> Data for review
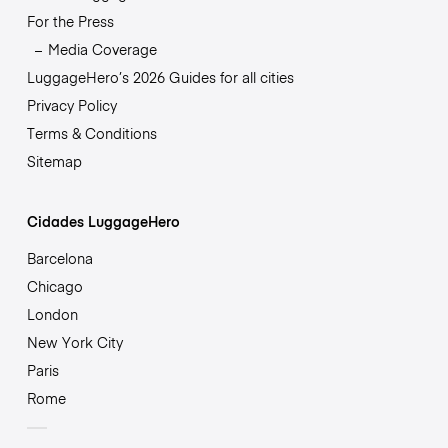
For the Press
Media Coverage
LuggageHero’s 2026 Guides for all cities
Privacy Policy
Terms & Conditions
Sitemap
Cidades LuggageHero
Barcelona
Chicago
London
New York City
Paris
Rome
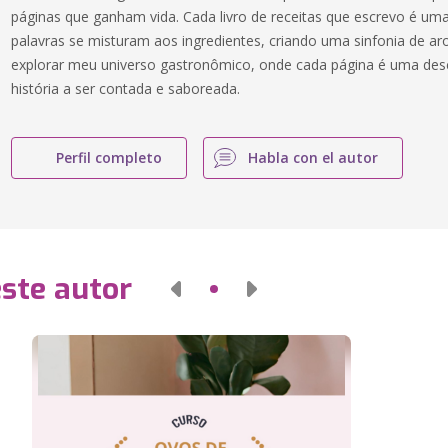
páginas que ganham vida. Cada livro de receitas que escrevo é uma
palavras se misturam aos ingredientes, criando uma sinfonia de a
explorar meu universo gastronômico, onde cada página é uma des
história a ser contada e saboreada.
Perfil completo
Habla con el autor
este autor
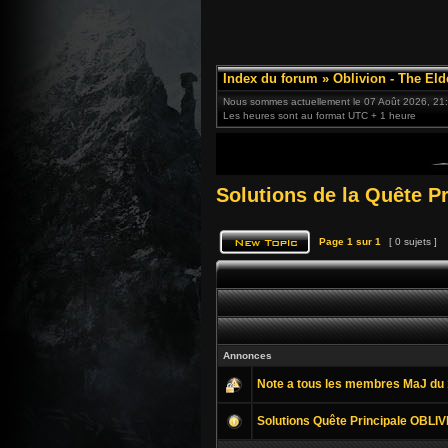
Index du forum
»
Oblivion - The Eld
Nous sommes actuellement le 07 Août 2026, 21
Les heures sont au format UTC + 1 heure
Solutions de la Quête P
Page
1
sur
1
[ 0 sujets ]
Annonces
Note a tous les membres MaJ du 
Solutions Quête Principale OBLI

> Assigned task
Your answer should be the lines of the material above that include "Quête".

> Answer to the exercise
Solutions de la Quête P
Solutions Quête Principale OBLI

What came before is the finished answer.